From the first, the penetrations exercise was a huge success. It can be done with any group having a vested interest in the system. The neutral practitioner of the exercise takes no more than twenty minutes to create intramural bedlam among the compatriots. When they all rush to the whiteboard in self-defense, the facilitator can sit down on the sidelines and let nature take its course.
When the participants find out how contradictory the statements being made are, the exercise hits home as an embarrassment to everyone. For the first time, through silence-breaking, they are finding out their assumptions about cause and effect, their understanding of the system, were fallacious. No time limit is imposed on the exercise. It always ends by itself after everyone has spoken his mind. This exercise works 100% of the time.
System models/simulators/ proving grounds, the assault on multiplicity
Dynamic simulation of the social system in disturbance is by far the most powerful tool for developing C/E knowledge. It connects cause and effect in the hierarchy by mathematical physics. Anyone serious about finding primary cause will be modelling, simulating, and hitting the proving grounds with candidate causes and candidate fixes.

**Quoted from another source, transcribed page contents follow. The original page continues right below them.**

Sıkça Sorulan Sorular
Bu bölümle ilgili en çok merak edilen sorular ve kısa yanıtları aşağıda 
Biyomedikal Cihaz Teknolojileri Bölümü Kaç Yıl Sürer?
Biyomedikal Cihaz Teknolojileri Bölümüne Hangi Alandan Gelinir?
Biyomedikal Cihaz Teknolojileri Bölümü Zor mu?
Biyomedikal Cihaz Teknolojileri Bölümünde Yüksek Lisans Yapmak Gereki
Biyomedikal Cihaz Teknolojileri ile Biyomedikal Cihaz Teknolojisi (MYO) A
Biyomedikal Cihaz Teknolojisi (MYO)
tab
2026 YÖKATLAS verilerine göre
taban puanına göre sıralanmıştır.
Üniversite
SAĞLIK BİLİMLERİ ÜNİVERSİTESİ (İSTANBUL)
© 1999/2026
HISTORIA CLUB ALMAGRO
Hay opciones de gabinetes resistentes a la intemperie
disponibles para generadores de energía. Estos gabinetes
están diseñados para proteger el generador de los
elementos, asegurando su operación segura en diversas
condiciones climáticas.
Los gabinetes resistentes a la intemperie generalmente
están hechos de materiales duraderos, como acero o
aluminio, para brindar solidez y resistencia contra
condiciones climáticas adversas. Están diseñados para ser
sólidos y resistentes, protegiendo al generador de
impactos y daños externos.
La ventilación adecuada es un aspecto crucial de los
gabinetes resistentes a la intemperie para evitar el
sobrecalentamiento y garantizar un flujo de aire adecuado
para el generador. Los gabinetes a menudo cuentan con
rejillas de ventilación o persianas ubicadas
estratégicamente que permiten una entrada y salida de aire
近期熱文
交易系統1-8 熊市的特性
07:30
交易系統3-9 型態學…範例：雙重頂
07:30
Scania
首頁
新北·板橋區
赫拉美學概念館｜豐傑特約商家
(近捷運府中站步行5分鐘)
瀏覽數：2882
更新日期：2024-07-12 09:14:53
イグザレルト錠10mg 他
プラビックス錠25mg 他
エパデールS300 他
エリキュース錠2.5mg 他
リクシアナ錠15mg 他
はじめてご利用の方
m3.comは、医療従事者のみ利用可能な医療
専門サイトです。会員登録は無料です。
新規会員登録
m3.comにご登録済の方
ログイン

When NASA was given the Sputnik challenge to rocket the USA into space, it funded all sorts of dynamic simulations of the effects of space on vehicle orbiting and reentry. The army of people it took to engage the mathematical physics to produce reliable simulations was necessary because the computers available at the time, 1956, were far too limited in capacity to be of much use. NASA was fearful of making a bad start for reasons of cause/effect ignorance and an army of mathematicians was assembled in Ohio to model reentry conditions.
By 1986, NASA management had worked past its fear of C/E ignorance and used management prerogative, bending to political pressure, to override the available evidence about the Challenger ice-covered launch. That debacle was followed by another regarding the Columbia. Shuttle launch after shuttle launch, everyone saw the flood of foam insulation bouncing off the orbiters. NASA management chose not to investigate the phenomenon by C/E investigation until after Columbia blew up on reentry.

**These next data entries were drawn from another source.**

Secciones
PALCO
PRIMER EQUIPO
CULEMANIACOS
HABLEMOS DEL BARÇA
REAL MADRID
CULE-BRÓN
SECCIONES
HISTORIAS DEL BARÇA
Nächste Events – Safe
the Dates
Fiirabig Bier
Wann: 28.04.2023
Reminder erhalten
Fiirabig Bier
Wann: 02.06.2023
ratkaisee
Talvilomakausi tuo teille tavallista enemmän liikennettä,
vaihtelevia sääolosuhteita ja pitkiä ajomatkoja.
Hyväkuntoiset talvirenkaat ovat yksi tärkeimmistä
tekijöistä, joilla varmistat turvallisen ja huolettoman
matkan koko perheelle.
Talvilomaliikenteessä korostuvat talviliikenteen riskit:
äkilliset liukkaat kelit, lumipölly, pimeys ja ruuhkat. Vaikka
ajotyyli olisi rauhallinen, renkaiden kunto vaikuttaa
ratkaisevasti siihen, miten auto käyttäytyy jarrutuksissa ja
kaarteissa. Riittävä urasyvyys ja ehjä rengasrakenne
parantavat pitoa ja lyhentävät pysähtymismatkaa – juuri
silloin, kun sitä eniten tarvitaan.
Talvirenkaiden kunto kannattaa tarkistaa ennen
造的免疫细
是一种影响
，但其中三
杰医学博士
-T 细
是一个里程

C/E knowledge goes hand in hand with curiosity about covariable knowledge. Covariables are how you keep track of your goal-seeking progress. All C/E knowledge is acquired from study of response to disturbances. Looking for C/E is done by asking – why the covariance? Dynamic simulations allow you to verify covariance over a wide range of circumstances.
Rudolf Starkermann was the pioneer of using computer-driven dynamic simulations for the study of social behavior. An expert in industrial control system design at Brown Boveri in Switzerland, He used control theory to model different social relationships. It turned out that his models were far more robust and reliable than he gave credit. We spent a decade testing his simulation findings on real social systems to assure him to take on more complex configurations.

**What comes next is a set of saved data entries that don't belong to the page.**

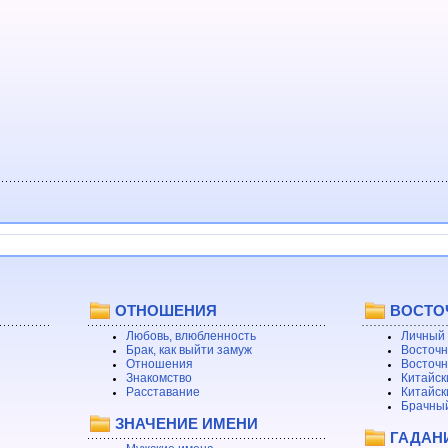
ОТНОШЕНИЯ
ВОСТО
Любовь, влюбленность
Личный 
Брак, как выйти замуж
Восточн
Отношения
Восточн
Знакомство
Китайск
Расставание
Китайск
Брачный
ЗНАЧЕНИЕ ИМЕНИ
ГАДАН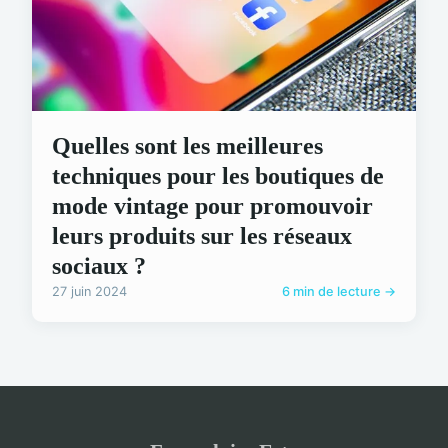
Quelles sont les meilleures
techniques pour les boutiques de
mode vintage pour promouvoir
leurs produits sur les réseaux
sociaux ?
27 juin 2024
6 min de lecture →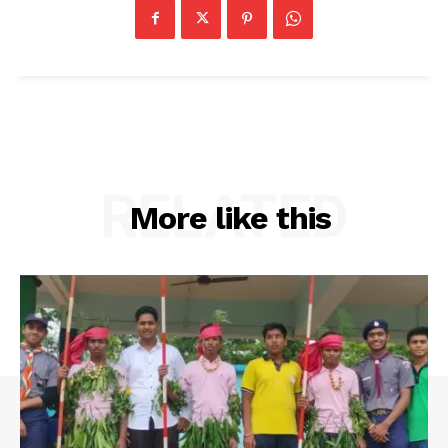
RELATED
More like this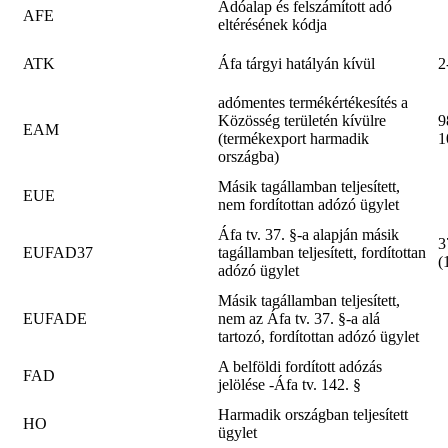
Adóalap és felszámított adó
AFE
eltérésének kódja
ATK
Áfa tárgyi hatályán kívül
2
adómentes termékértékesítés a
Közösség területén kívülre
9
EAM
(termékexport harmadik
1
országba)
Másik tagállamban teljesített,
EUE
nem fordítottan adózó ügylet
Áfa tv. 37. §-a alapján másik
3
EUFAD37
tagállamban teljesített, fordítottan
(
adózó ügylet
Másik tagállamban teljesített,
EUFADE
nem az Áfa tv. 37. §-a alá
tartozó, fordítottan adózó ügylet
A belföldi fordított adózás
FAD
jelölése -Áfa tv. 142. §
Harmadik országban teljesített
HO
ügylet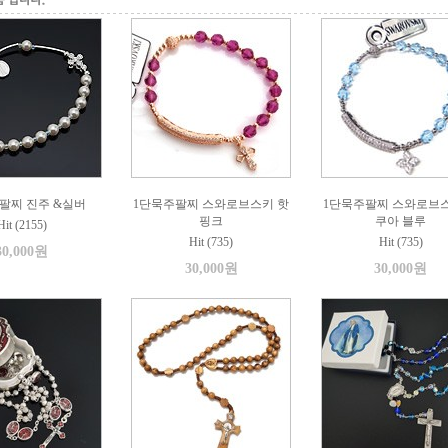
팔찌 진주 &실버
1단묵주팔찌 스와로브스키 핫
1단묵주팔찌 스와로브스
핑크
쿠아 블루
Hit (2155)
Hit (735)
Hit (735)
30,000원
30,000원
30,000원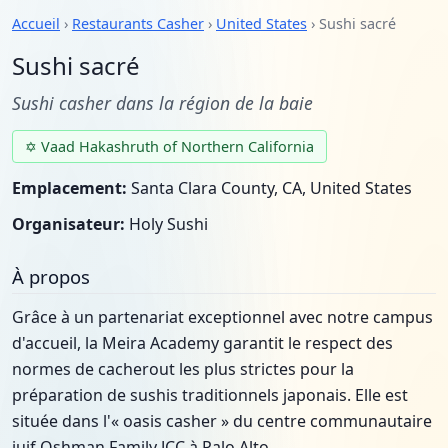
Accueil
›
Restaurants Casher
›
United States
› Sushi sacré
Sushi sacré
Sushi casher dans la région de la baie
✡ Vaad Hakashruth of Northern California
Emplacement:
Santa Clara County, CA, United States
Organisateur:
Holy Sushi
À propos
Grâce à un partenariat exceptionnel avec notre campus
d'accueil, la Meira Academy garantit le respect des
normes de cacherout les plus strictes pour la
préparation de sushis traditionnels japonais. Elle est
située dans l'« oasis casher » du centre communautaire
juif Oshman Family JCC à Palo Alto.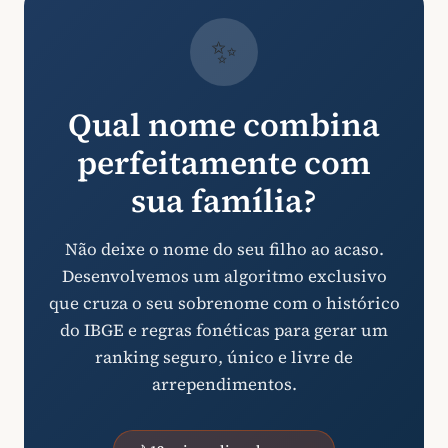
✨
Qual nome combina
perfeitamente com
sua família?
Não deixe o nome do seu filho ao acaso.
Desenvolvemos um algoritmo exclusivo
que cruza o seu sobrenome com o histórico
do IBGE e regras fonéticas para gerar um
ranking seguro, único e livre de
arrependimentos.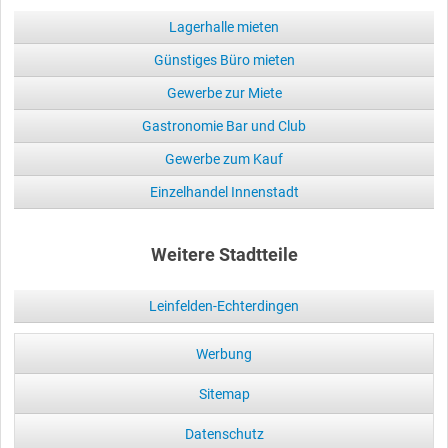
Lagerhalle mieten
Günstiges Büro mieten
Gewerbe zur Miete
Gastronomie Bar und Club
Gewerbe zum Kauf
Einzelhandel Innenstadt
Weitere Stadtteile
Leinfelden-Echterdingen
Werbung
Sitemap
Datenschutz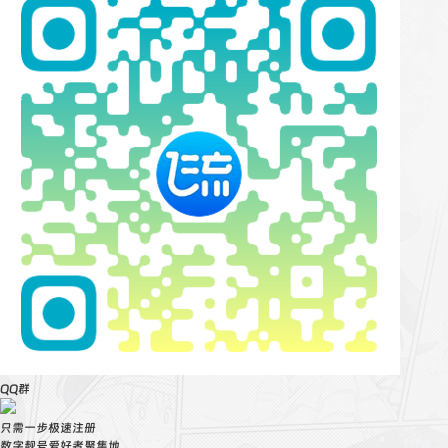
QQ群
只需一步极速注册
数字靓号爱好者聚集地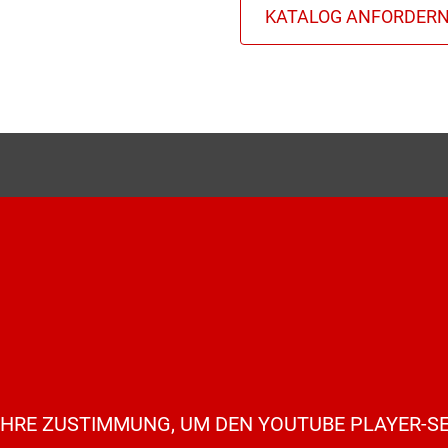
IHRE ZUSTIMMUNG, UM DEN YOUTUBE PLAYER-SE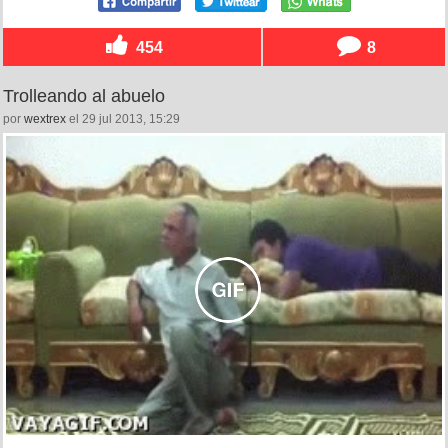
454
8
Trolleando al abuelo
por
wextrex
el 29 jul 2013, 15:29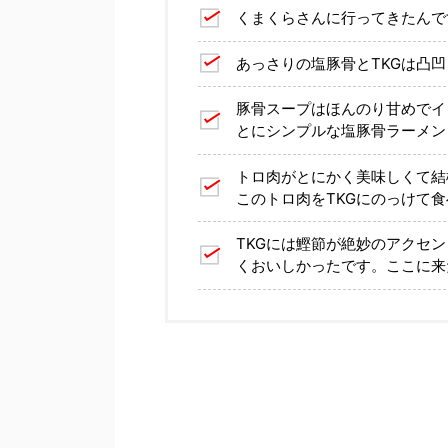
くまくらさんに行ってきたんで
あっさりの塩豚骨とTKGは凸
豚骨スープはほんのり甘めでイ
とにシンプルな塩豚骨ラーメン
トロ肉がとにかく美味しくて結
このトロ肉をTKGにのっけて
TKGには鰹節が絶妙のアクセ
くおいしかったです。ここに来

Starkermann proved time and time again that time is a critical dimension in cause/effect and it is highly asymmetrical. Plan A is fast because aggression is fast (++). Plan B is slow because benevolence is slow (+-). There is a kind of social behavior, mutual hostility that is explosive (–).
In ++ social behavior, as in zero sum transactions, the aggression takes the form of competition over entitlement stuff, the golden rule. In +- social behavior one individual is devoted to do what the other wishes would be done, the platinum rule. In – – social behavior, each party wants to do what will damage the other the most. All three of these possibilities of attitude were first described in mathematical physics by Rudolf Starkermann in 1960. Each aspect has a role defined by control theory. It is as equally true in industrial process control as it is in social behavior, an example of the wide scope of control theory in social behavior.